La investigación documenta que grupos criminales utilizan munición calibre .50, diseñada para uso militar y producida en plantas propiedad del gobierno federal estadounidense. Balas concebidas para escenarios de guerra que hoy se emplean en ataques contra policías y civiles en México, superando ampliamente la capacidad de respuesta de las corporaciones locales.
El caso de Villa Unión, ocurrido el 30 de noviembre de 2019, ilustra con crudeza esta realidad. Un convoy armado con ametralladoras pesadas y rifles calibre .50 ingresó a la ciudad y atacó la presidencia municipal. La potencia de fuego obligó a solicitar apoyo del Ejército. El saldo: cuatro policías, dos civiles y 19 presuntos integrantes del cártel muertos.

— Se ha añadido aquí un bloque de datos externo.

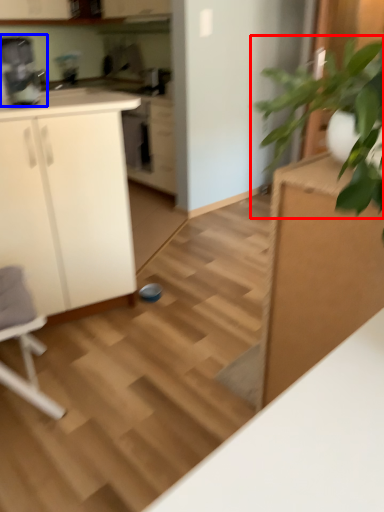 Question: Which object appears closest to the camera in this image, houseplant (highlighted by a red box) or coffee machine (highlighted by a blue box)?

Choices:
 (A) houseplant
 (B) coffee machine

Answer: (A)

Una escena más cercana a un conflicto armado que a un operativo criminal.
En el lugar fueron encontrados casquillos calibre .45 y .50 con las iniciales “LC”, correspondientes a la planta de municiones de Lake City, propiedad del gobierno de Estados Unidos y principal proveedora del Pentágono. La misma instalación abastece al mercado civil estadounidense, donde este tipo de munición puede adquirirse legalmente.
Aquí surge la pregunta incómoda: ¿cómo cruzan estas municiones la frontera? Si el discurso oficial insiste en que la corrupción es un problema exclusivamente mexicano, este caso demuestra algo distinto: la aduana y los controles fronterizos de Estados Unidos también son corruptibles. Nada de este arsenal llega a México sin fallas, omisiones o complicidades del lado norte.
Las balas no caminan solas. No saltan el muro. No se esconden por voluntad propia. Cruzan por rutas donde alguien mira hacia otro lado. El flujo de armamento militar hacia México expone que la responsabilidad es compartida y que la narrativa unilateral se cae cuando los hechos apuntan en ambas direcciones.
El reportaje del New York Times no solo describe el poder de fuego de los cárteles; desnuda una verdad más profunda: mientras se criminaliza a México, el sistema que permite que armas y municiones de uso militar salgan de Estados Unidos sigue intacto. Y sin una revisión real de ese problema, la violencia seguirá cruzando la frontera… siempre armada.